GOAL OF THE EXERCISE ::
Exact copies of the lines below, from the one with "365英国上市(集团)有" up to and including the one with "Nákupování na Volcanoshop.cz", are what this calls for; leave out pictures.

Records contained in a dataset
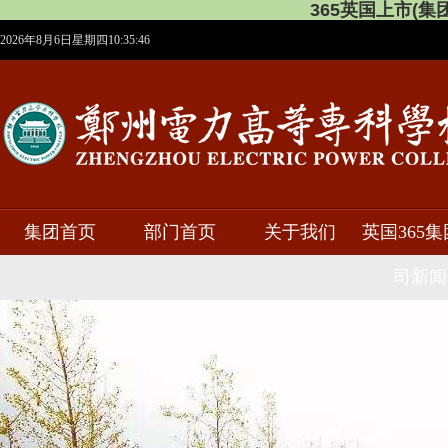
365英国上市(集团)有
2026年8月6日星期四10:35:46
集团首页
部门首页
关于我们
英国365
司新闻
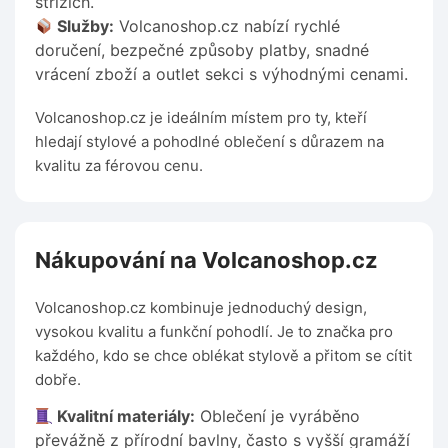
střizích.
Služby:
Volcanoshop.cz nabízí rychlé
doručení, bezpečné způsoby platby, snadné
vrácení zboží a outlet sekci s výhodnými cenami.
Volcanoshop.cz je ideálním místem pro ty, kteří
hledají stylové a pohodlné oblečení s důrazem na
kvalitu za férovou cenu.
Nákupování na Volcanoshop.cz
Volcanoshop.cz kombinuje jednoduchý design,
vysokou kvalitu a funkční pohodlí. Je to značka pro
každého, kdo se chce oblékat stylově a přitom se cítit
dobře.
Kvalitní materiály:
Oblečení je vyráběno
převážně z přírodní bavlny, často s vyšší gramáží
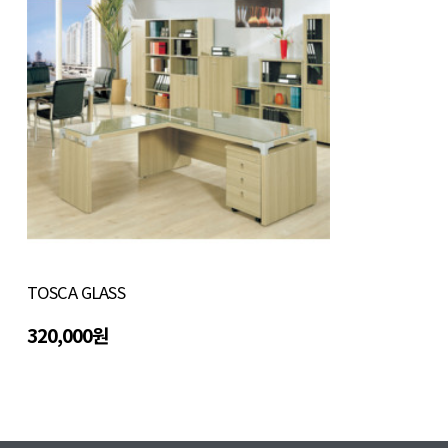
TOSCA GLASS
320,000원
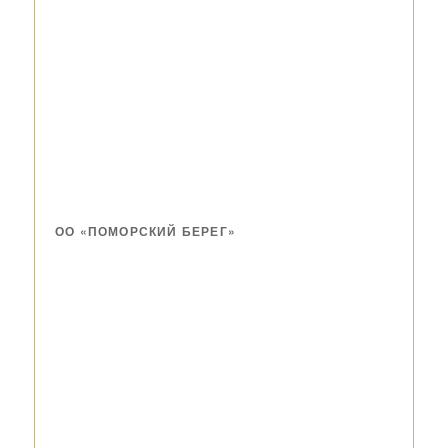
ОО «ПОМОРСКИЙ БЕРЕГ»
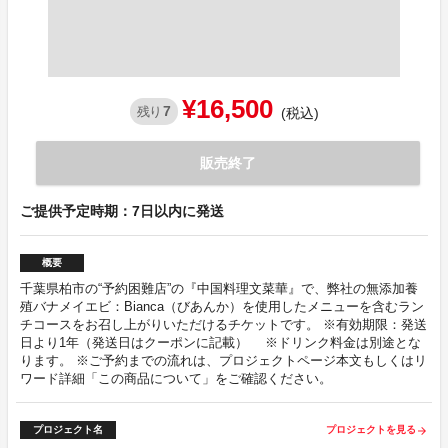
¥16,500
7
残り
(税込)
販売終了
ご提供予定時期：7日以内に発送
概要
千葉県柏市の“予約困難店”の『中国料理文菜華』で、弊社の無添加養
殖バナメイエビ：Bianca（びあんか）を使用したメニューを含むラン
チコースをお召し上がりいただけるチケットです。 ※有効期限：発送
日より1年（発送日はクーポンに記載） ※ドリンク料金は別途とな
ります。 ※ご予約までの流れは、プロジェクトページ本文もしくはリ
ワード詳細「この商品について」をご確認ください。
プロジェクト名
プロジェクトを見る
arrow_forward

==

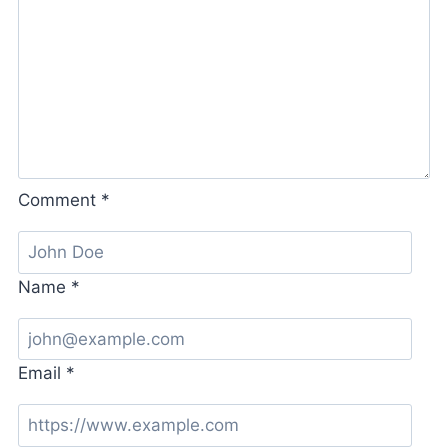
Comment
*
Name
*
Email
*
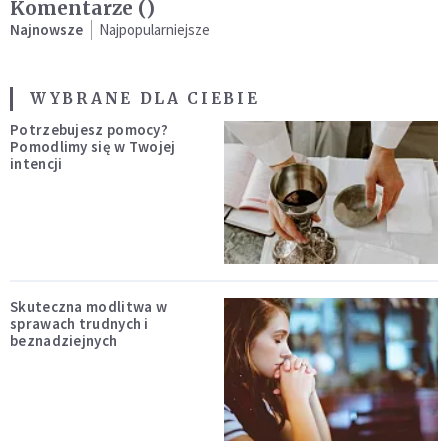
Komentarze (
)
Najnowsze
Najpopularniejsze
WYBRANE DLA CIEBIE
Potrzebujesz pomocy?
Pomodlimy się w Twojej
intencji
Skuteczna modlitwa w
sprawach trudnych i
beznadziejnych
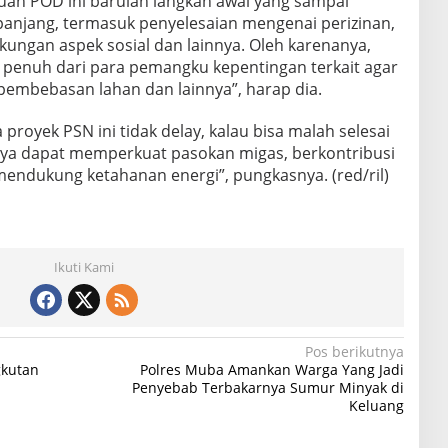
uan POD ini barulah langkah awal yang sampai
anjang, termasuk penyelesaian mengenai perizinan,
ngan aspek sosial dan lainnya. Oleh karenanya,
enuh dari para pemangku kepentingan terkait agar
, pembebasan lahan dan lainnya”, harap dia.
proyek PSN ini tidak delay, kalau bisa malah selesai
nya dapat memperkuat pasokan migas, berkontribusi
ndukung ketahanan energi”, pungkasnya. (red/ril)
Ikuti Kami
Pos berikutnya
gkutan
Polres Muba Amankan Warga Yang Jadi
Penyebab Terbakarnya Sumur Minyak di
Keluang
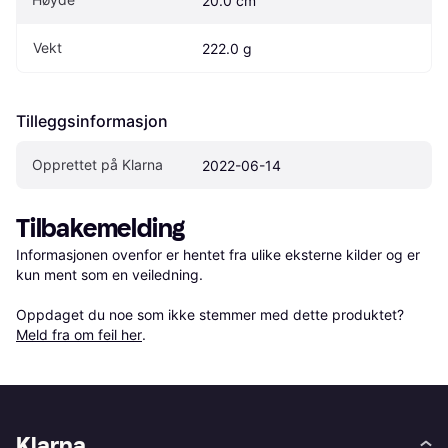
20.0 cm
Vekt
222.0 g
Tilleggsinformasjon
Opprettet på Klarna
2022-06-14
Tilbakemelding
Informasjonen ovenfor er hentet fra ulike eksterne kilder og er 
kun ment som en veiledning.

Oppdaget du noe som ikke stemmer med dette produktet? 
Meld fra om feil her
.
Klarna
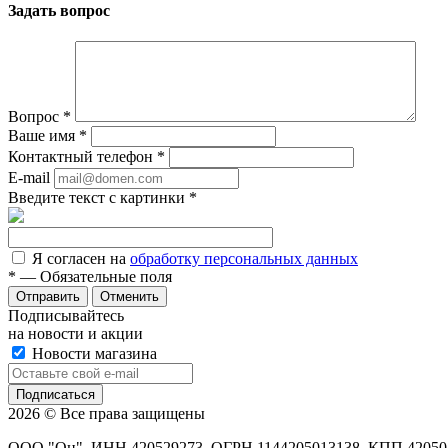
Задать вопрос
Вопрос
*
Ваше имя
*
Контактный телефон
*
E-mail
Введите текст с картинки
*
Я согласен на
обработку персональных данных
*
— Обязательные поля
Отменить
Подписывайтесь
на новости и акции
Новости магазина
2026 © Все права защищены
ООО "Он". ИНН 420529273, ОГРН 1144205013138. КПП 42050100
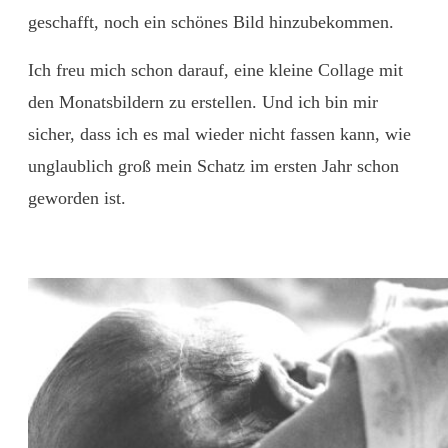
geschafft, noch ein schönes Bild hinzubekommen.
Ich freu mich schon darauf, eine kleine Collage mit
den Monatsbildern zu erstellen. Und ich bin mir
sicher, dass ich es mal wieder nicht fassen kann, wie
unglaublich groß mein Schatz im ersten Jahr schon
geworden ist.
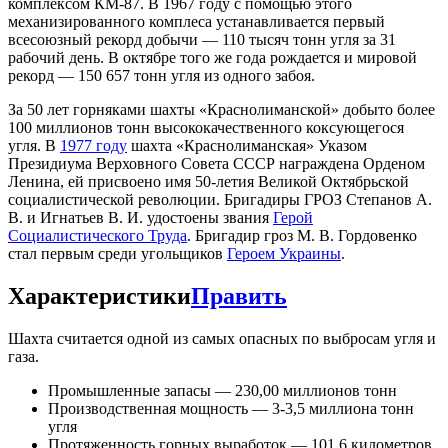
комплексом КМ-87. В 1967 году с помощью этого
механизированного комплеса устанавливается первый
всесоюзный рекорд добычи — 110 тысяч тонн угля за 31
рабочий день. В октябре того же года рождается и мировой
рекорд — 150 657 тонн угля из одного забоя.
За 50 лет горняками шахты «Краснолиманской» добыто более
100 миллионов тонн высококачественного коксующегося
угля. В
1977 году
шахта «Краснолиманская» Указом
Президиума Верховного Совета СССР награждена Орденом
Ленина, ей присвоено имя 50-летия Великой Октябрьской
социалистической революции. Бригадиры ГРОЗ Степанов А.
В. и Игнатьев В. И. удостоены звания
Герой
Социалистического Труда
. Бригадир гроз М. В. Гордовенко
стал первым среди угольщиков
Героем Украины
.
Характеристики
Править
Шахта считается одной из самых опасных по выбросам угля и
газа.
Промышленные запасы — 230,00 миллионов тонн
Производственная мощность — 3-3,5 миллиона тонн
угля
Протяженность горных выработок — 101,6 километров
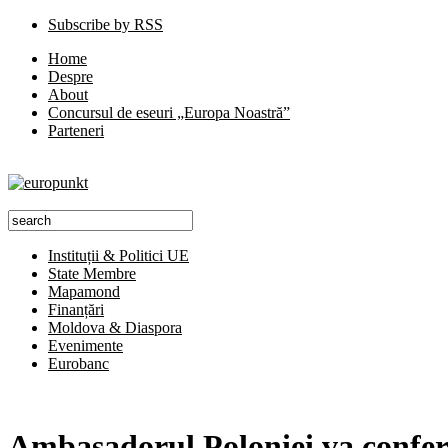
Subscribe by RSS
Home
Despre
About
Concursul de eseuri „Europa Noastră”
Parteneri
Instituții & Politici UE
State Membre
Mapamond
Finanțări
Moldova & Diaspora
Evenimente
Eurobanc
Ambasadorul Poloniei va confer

--

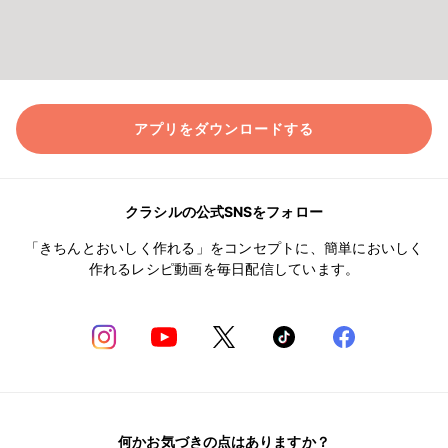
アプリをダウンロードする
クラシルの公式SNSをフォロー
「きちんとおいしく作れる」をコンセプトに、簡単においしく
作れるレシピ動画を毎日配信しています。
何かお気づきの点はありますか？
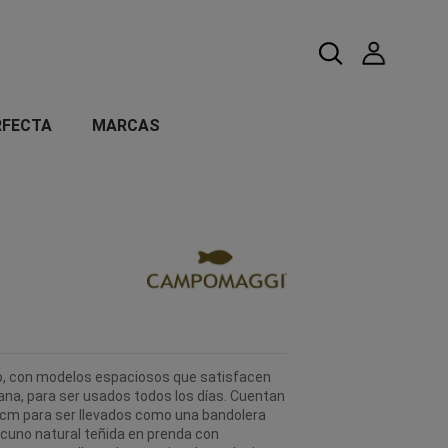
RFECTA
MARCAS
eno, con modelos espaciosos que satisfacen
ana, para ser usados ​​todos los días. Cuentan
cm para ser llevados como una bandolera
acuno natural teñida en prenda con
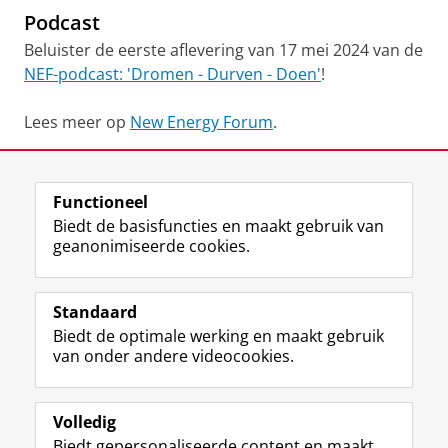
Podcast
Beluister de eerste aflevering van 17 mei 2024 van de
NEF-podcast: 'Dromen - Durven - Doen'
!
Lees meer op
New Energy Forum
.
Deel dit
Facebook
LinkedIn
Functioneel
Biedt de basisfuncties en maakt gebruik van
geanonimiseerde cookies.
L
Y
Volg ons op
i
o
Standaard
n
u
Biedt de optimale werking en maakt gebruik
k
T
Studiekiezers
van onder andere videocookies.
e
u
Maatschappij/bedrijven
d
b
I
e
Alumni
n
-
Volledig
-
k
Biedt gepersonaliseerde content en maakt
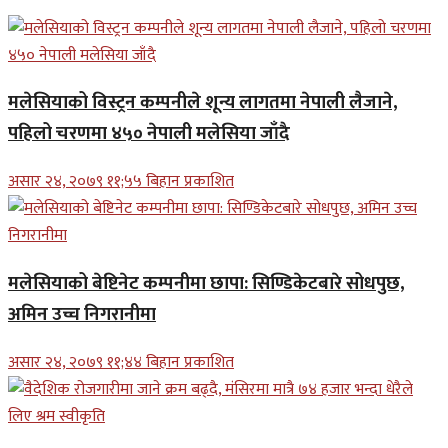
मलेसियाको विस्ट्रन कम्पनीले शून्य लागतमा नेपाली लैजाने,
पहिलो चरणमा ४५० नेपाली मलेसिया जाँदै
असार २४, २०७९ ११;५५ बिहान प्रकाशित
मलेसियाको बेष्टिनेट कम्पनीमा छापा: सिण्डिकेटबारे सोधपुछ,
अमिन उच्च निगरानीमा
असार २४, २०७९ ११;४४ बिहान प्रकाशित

SOLUTION TO THIS EXERCISE ::
365英国上市(集团)有
2026年8月6日星期四10:35:46
集团首页
部门首页
关于我们
英国365
司新闻
střizích.
Služby:
Volcanoshop.cz nabízí rychlé
doručení, bezpečné způsoby platby, snadné
vrácení zboží a outlet sekci s výhodnými cenami.
Volcanoshop.cz je ideálním místem pro ty, kteří
hledají stylové a pohodlné oblečení s důrazem na
kvalitu za férovou cenu.
Nákupování na Volcanoshop.cz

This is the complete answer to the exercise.